#MyGateTradeStory $BTC


I am an ordinary trader in the world of cryptocurrencies, not an expert or professional. Today, I want to share with you the biggest trade I lost significantly. At that time, the market mood was high, and a meme coin rose from 0.0548 to 0.1329, meaning the price doubled over 72 hours by 2.4 times. I entered at a price of 0.0821 and added leverage.
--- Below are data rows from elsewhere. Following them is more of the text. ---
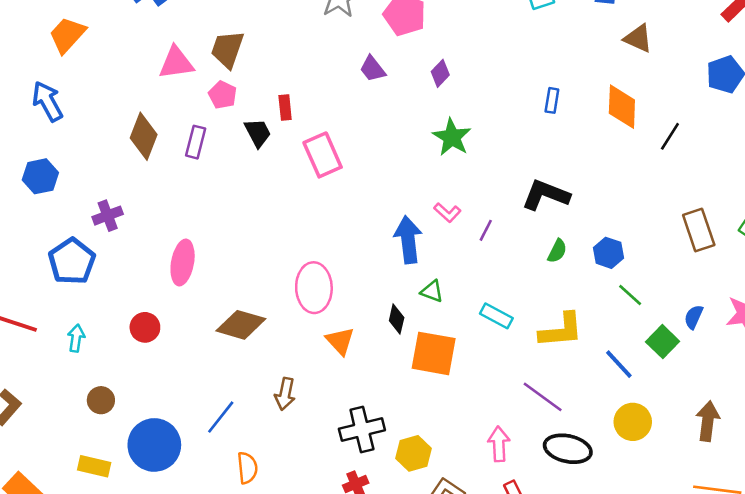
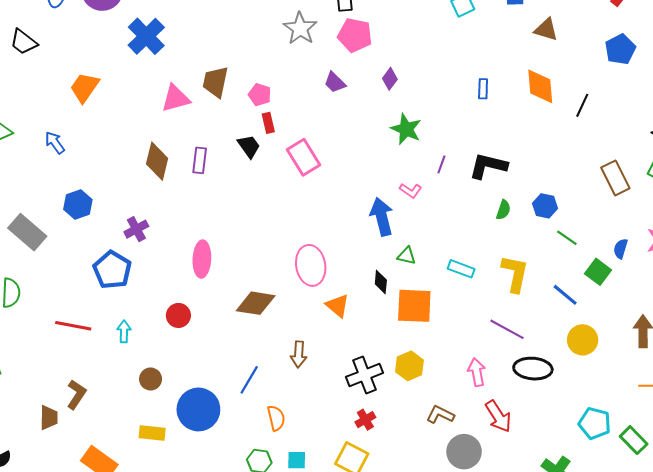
pink pentagon: (223, 95) -> (260, 95), moved
blue arrow: (47, 101) -> (55, 143), moved, size x0.7
purple line: (486, 230) -> (441, 164), moved
yellow L-shape: (561, 330) -> (515, 274), turned -66
yellow hexagon: (413, 453) -> (409, 366), moved

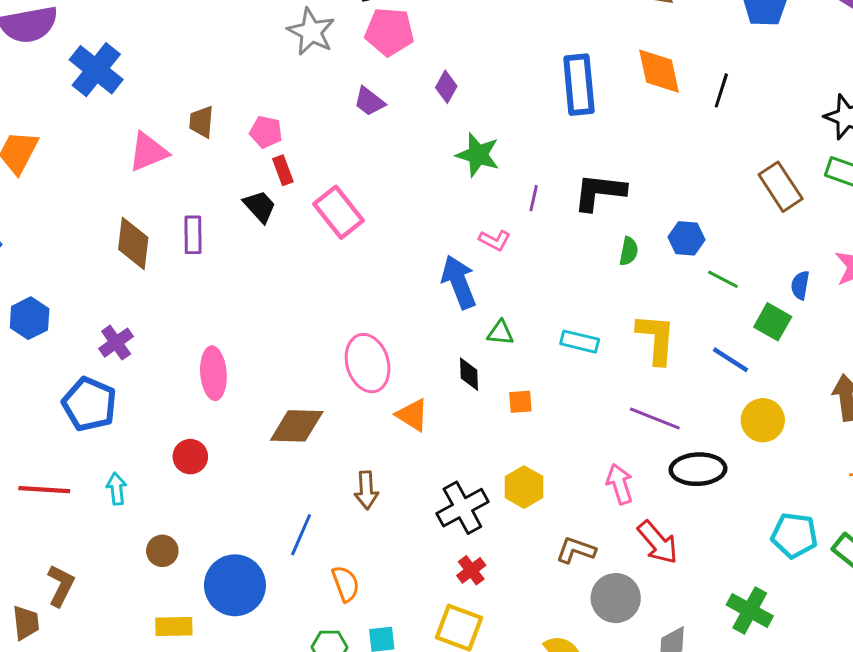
brown trapezoid: (215, 82) -> (201, 122), size x0.7
blue rectangle: (483, 89) -> (579, 85), size x2.0
orange square: (414, 306) -> (520, 402), size x0.5

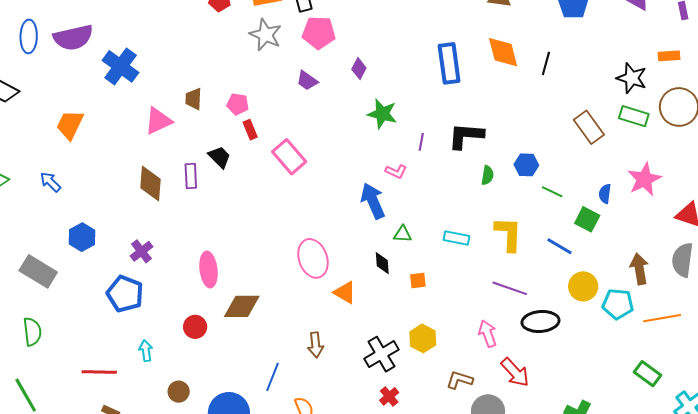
black trapezoid: (260, 206) -> (220, 157), moved
brown diamond: (297, 426) -> (242, 306), moved
red line: (44, 490) -> (99, 372), moved
cyan pentagon: (794, 535) -> (618, 304), moved

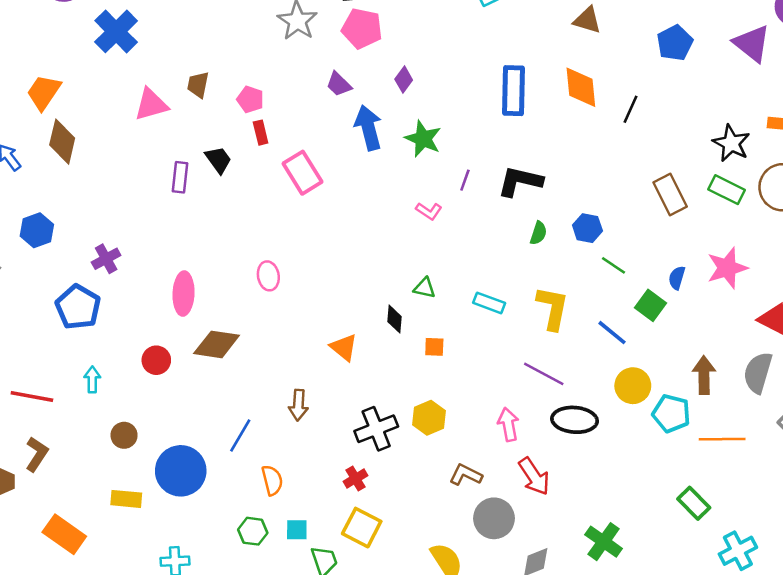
brown diamond: (150, 183) -> (62, 142), moved
blue arrow: (373, 201) -> (368, 128), moved
pink ellipse: (313, 258) -> (268, 276), moved, size x0.6
red cross: (389, 396) -> (355, 478), moved

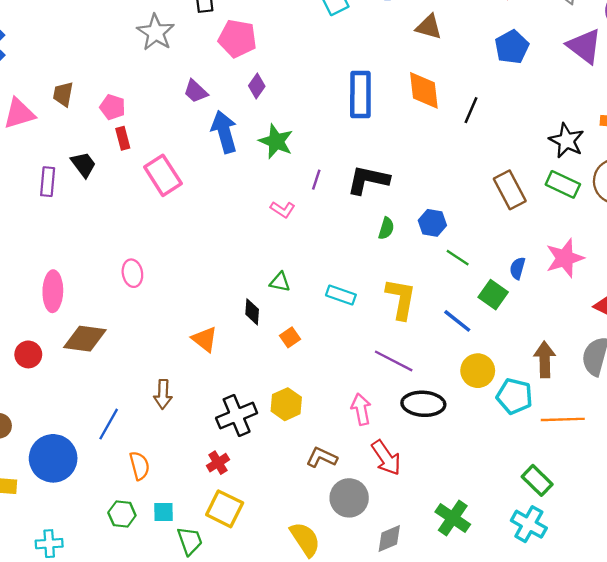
pink pentagon: (362, 28) -> (237, 39), moved
orange square: (434, 347) -> (290, 337), turned -36
cyan cross: (738, 551) -> (529, 524), moved, turned -32

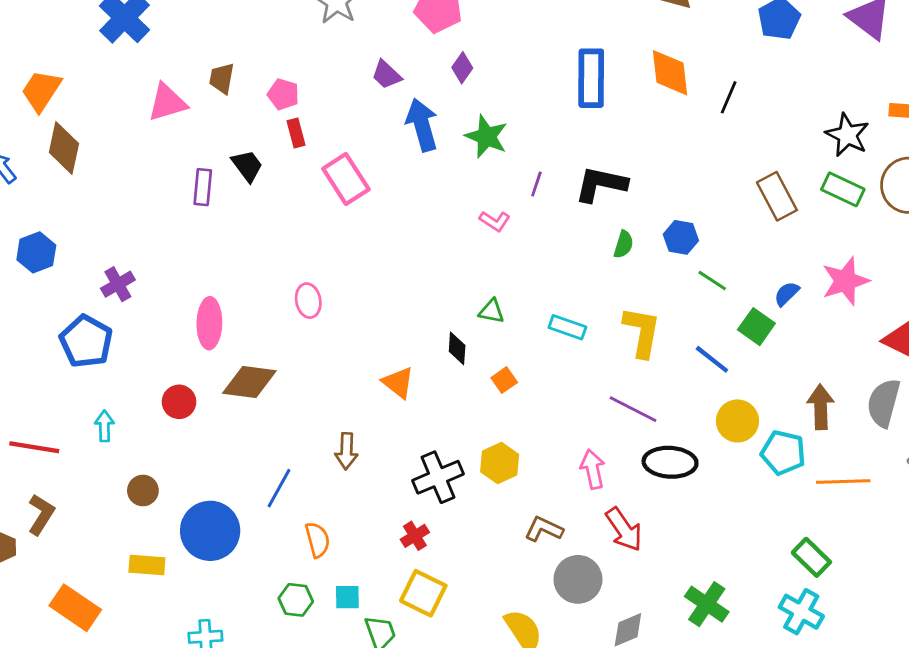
blue semicircle: (517, 268) -> (787, 294), turned 30

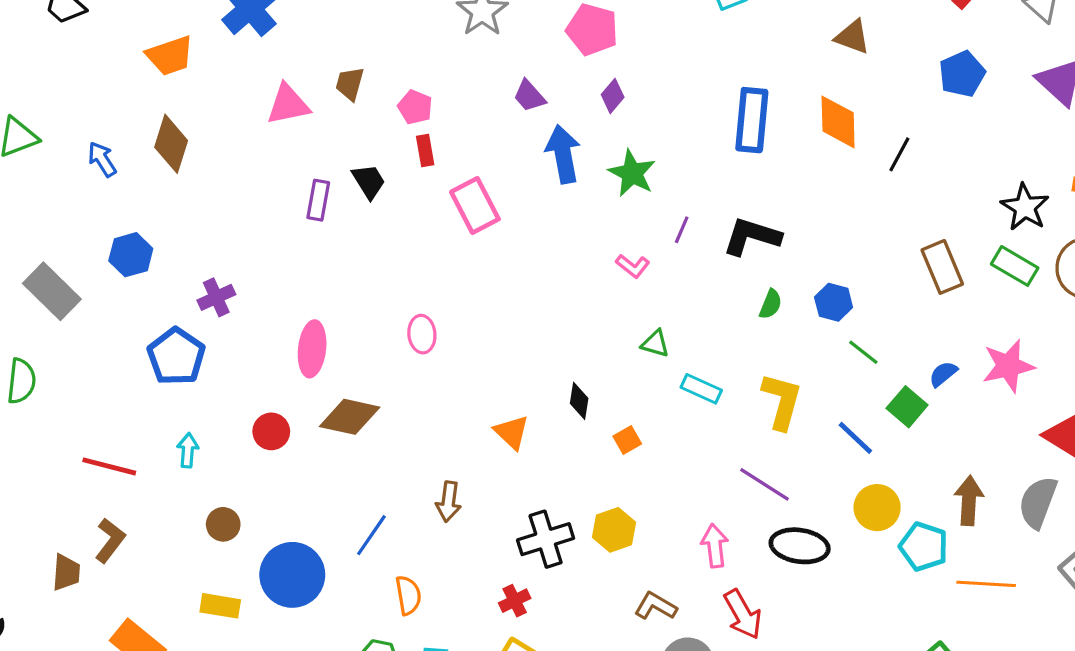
orange trapezoid: (41, 91) -> (170, 56), moved, turned -147
green triangle: (492, 311) -> (655, 344), moved

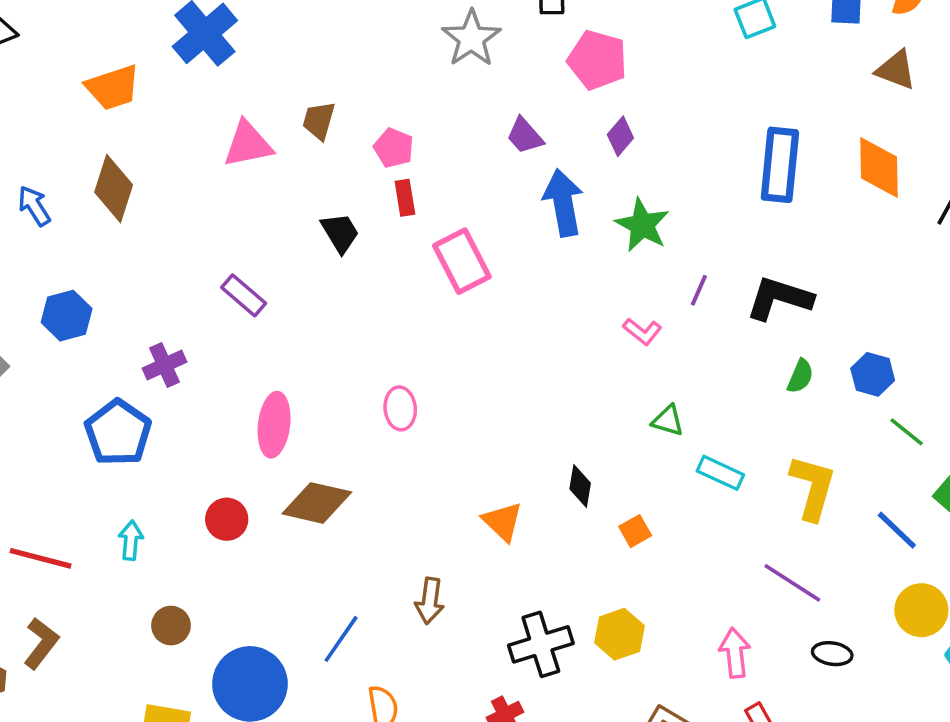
purple rectangle: (318, 200) -> (244, 295), moved, turned -60
black ellipse: (800, 546) -> (832, 654), size x0.6

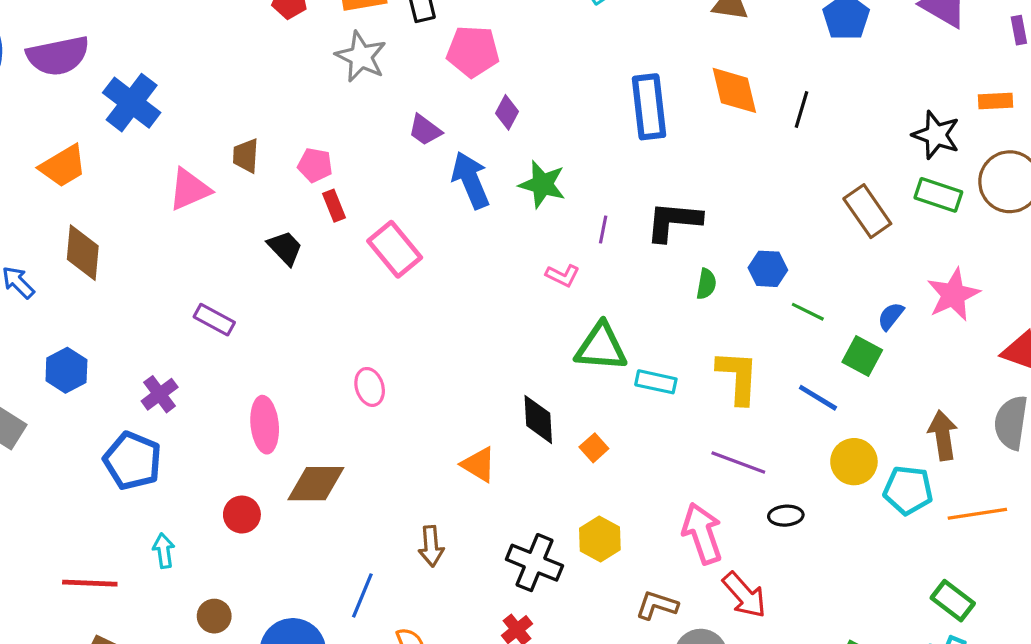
green triangle: (668, 421) -> (601, 347), size x1.8
black diamond: (580, 486) -> (538, 419), size x1.4
black cross: (541, 644) -> (534, 563), turned -38
pink arrow: (735, 653) -> (702, 533), size x1.4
After entering, the price continued to rise, reaching 0.1329, and my account made a noticeable temporary profit. But I didn't realize profits; I always thought, "This isn't the end, at least it could double." But the result was that the price dropped directly from 0.1329 to my cost price of 0.0821, then fell further, and my trading positions were liquidated. That moment of despair, I believe many futures traders have experienced it. And worse, another coin called KAT, which I bought at 0.0064, I saw that support was about to break, but I couldn't sell, and finally I sold at 0.0052, paying the price with debt after increasing my position size. Later, I reviewed all the data and discovered a painful lesson: big losses don't come from a sudden drop once, but from every time the market rebounds and you increase your position size. The most dangerous thing in the market is not the sudden decline, but that after every drop, there is always hope for a slight recovery, making you believe that "the pullback is an opportunity." And so, the cycle of increasing positions and bearing losses repeats, and eventually, the losses turn into an endless pit.